Между тем, Ульмо отведена роль куда более важная, чем другим Валар:
«Любит он и эльфов, и людей и никогда не оставлял ни тех, ни других».
И все же Ульмо больше помогает советами эльфам; он же упреждает Тургона, дабы тот озаботился судьбой Гондолина. Ульмо олицетворяет спасение, грядущее с запада, откуда, если допустить подобную аналогию, пришло оно однажды для Западной Европы, в частности для Великобритании, во время двух мировых войн, чему Толкиен был непосредственным или косвенным свидетелем.
У Ульмо всегда под рукой огромные рога из белого перламутра, Улумури, и трубный их глас разносится повсюду, навевая воспоминания о былом. Говоря об Ульмо, нельзя не вспомнить знаменитую строку Бодлера:
«Свободный человек, всегда любить ты будешь море!..»
Толкиен при каждом удобном случае вспоминает море и музыку вод, которой внемлют и люди, и эльфы.
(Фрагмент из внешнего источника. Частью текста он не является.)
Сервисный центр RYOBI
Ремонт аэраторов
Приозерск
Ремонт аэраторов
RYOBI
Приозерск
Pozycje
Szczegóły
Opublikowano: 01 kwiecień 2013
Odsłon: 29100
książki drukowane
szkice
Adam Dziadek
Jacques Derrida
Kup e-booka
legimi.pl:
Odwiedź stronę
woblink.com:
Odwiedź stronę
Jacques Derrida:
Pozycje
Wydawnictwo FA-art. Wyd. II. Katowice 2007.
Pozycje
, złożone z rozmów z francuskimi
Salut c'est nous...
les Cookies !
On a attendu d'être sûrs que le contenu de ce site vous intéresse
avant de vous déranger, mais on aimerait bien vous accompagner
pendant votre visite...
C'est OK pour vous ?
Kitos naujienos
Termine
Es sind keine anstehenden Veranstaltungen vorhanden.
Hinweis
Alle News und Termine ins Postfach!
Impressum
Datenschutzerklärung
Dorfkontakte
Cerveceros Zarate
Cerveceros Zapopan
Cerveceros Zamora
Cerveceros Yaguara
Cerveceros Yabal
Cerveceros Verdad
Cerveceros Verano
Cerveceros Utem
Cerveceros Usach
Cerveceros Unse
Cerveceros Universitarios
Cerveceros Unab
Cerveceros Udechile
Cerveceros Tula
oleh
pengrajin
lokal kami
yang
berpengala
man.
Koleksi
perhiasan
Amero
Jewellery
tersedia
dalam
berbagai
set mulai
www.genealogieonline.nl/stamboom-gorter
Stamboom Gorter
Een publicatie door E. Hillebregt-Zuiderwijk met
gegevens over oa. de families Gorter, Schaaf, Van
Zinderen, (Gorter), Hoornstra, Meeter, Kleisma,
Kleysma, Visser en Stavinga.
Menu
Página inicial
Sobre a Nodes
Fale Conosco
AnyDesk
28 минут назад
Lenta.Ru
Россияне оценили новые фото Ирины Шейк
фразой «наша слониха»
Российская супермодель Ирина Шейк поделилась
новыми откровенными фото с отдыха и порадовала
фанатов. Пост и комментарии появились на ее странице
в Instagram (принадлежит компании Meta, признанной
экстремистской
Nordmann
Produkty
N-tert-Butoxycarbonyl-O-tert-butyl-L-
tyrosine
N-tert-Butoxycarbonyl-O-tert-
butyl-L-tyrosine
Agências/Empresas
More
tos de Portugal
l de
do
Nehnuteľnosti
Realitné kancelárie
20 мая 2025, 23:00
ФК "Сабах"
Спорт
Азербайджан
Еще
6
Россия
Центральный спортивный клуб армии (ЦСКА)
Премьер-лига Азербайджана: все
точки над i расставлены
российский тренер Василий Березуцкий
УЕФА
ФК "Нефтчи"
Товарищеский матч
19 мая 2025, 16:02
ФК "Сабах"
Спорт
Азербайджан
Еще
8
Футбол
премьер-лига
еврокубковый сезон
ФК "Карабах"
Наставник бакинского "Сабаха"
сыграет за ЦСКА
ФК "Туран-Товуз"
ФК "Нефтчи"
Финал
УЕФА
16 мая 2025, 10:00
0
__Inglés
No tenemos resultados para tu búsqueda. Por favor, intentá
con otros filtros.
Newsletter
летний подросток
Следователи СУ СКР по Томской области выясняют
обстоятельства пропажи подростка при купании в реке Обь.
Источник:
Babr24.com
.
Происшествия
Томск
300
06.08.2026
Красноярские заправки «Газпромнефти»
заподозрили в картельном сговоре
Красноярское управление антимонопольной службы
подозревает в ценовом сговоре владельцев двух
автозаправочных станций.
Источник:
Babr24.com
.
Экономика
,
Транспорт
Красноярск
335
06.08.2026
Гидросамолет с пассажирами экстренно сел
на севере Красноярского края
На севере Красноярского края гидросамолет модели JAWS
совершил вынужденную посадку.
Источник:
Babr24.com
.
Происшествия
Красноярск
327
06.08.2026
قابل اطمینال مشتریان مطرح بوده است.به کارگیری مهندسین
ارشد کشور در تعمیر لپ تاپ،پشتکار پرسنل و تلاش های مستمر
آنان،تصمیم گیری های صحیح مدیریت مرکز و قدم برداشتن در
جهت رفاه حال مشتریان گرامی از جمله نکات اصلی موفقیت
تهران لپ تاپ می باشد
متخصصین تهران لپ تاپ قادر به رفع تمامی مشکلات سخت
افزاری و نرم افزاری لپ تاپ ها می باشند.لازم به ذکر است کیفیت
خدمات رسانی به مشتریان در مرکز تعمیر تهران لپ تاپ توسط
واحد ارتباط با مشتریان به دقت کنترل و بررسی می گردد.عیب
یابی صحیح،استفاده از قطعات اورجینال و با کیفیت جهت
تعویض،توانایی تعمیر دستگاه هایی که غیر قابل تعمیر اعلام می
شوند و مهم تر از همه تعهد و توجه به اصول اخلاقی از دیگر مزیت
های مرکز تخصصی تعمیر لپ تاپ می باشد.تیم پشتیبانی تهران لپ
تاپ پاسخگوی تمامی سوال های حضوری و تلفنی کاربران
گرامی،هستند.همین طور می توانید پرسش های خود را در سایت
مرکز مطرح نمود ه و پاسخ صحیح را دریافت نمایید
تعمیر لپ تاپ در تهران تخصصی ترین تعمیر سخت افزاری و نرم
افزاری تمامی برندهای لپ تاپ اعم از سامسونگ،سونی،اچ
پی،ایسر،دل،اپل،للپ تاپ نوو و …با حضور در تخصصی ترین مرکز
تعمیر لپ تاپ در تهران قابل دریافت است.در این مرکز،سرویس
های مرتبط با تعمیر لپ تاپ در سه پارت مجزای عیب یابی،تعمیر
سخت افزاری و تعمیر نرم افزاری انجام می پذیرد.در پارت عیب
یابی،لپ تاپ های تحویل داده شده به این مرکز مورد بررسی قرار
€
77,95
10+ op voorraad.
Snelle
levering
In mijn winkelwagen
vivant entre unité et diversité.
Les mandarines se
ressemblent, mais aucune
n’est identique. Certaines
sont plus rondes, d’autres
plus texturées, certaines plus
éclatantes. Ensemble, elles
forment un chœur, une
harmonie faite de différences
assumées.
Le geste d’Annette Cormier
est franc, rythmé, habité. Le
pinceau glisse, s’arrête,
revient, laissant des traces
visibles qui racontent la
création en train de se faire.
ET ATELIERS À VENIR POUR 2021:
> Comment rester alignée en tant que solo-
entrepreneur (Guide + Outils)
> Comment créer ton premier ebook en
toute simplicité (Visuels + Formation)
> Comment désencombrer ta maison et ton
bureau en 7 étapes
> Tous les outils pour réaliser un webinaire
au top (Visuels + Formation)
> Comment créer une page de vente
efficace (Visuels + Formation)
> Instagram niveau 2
Необоримый зов моря и ускорил исход эльфов из Средиземья. Тот же самый зов венчает и эпопею братьев по Кольцу.
Впрочем, Ульмо повелевает не только морем, но и озерами и реками, играя воистину всеобъемлющую роль в судьбе обитателей Арды.
«Ибо моря, озера, реки, источники и ручьи — все ему подвластно, и не случайно эльфы говорят, будто дух Ульмо струится в жилах мироздания»
Ульмо в некотором смысле управляет нервной системой Арды, через которую проходят все импульсы от земных раздражителей:
«Ему, сокрытому в глубинах вод, ведомы, однако, все нужды и горести Арды — от него–то про них и узнает великий Манве».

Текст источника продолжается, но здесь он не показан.